内発的動機付けが高まると目標を達成したとしても、自ら次の目標を掲げることができる、元々期待していた以上の成果が出るといったことが起こります。
外発的動機付けされた物事よりも、本人の成長やアウトプットのクオリティが高まるといったことが利点となります。
■内発的動機づけを行うメリット
内発的動機づけの場合、目的・自己決定感・自己効力感の3要素が保たれている限り、外部から報酬を与えなくても、長期的にモチベーションが維持できます。
1、行動スピードが速まる
動機は行動に繋がるものですので、動機づけができれば行動のスピードアップが期待できます。特に内発的動機づけは、メンバー自らが「やりたいから仕事に取り組む」状態です。

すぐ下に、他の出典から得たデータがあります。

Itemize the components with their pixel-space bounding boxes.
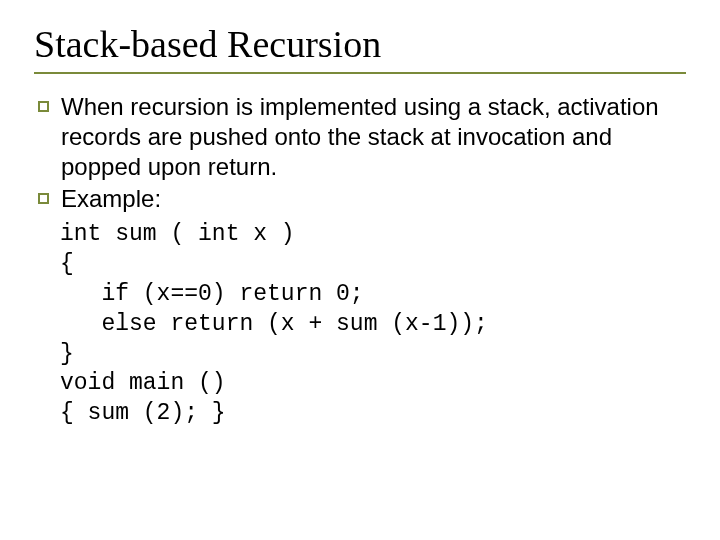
bullet-list: When recursion is implemented using a st… bbox=[34, 92, 686, 214]
slide-container: Stack-based Recursion When recursion is … bbox=[0, 0, 720, 429]
bullet-item: Example: bbox=[38, 184, 686, 214]
bullet-item: When recursion is implemented using a st… bbox=[38, 92, 686, 182]
slide-title: Stack-based Recursion bbox=[34, 22, 686, 66]
title-underline bbox=[34, 72, 686, 74]
bullet-square-icon bbox=[38, 101, 49, 112]
bullet-text: When recursion is implemented using a st… bbox=[61, 92, 686, 182]
bullet-square-icon bbox=[38, 193, 49, 204]
code-example: int sum ( int x ) { if (x==0) return 0; … bbox=[60, 220, 686, 429]
bullet-text: Example: bbox=[61, 184, 161, 214]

従って、モチベーションが維持されやすく、行動スピードが速い状態が継続します。
2、行動量が増える
行動スピードが速まることに相まって、行動量も増えることが期待できます。特に内発的動機づけでは、仕事自体に興味・関心が働いていますので、自然と社員の行動量が増えていきます。
3、集中力が高まる
仕事への興味ややりがいを強く持っていれば、仕事に取り組む際の集中力も高まります。子どもの頃遊びに熱中していたように、仕事に集中して一生懸命取り組むことができます。
4、仕事の質が高まる
仕事への集中力が高まることによって、自然と仕事の質も高まっていきます。
高いモチベーションで取り組めるので、もしミスがあっても再発防止のためのアイデアを自ら導き出すことができるようになるでしょう。そうすれば、仕事の質はどんどん向上していきます。
5、チャレンジ精神が生まれる
仕事への探求心や興味が深まることによって、チャレンジ精神が生まれます。そうすると、新たなプロジェクトに対しても意欲的に挑戦できたり、業務に関連するスキル取得に取り組んだりなど、仕事に対して能動的に行動できるようになります。
■内発的動機づけを行うデメリット
内発的動機づけになるかどうかは、本人の興味・関心に左右されるというのが最大のデメリットです。
1、外部からコントロールが難しい
内発的動機は外部からコントロールすることが難しいです。外発的動機づけの場合、報酬や賞与、昇格など分かりやすく、字のごとく「外から」与えることができます。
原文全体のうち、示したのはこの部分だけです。